ACTIVITY>
In the data below, find each line containing the string "navegando" and return it.

BEGIN RECORDS FOR PROCESSING

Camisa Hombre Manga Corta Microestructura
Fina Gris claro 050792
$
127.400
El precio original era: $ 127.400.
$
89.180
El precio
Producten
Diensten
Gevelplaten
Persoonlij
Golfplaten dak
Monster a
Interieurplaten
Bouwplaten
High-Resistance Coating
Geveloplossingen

END RECORDS FOR PROCESSING
BEGIN RECORDS FOR PROCESSING

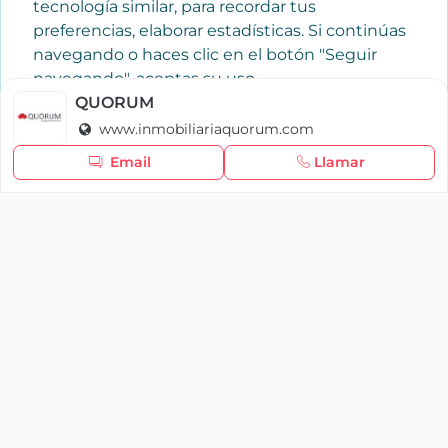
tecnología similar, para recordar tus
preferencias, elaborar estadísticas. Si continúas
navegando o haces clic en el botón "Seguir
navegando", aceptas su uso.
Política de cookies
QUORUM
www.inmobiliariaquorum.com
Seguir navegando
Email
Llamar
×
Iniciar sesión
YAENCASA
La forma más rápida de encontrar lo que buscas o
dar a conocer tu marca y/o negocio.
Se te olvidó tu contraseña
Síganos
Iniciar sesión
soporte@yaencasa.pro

END RECORDS FOR PROCESSING

PROBLEM SOLUTION>
navegando o haces clic en el botón "Seguir
navegando", aceptas su uso.
Seguir navegando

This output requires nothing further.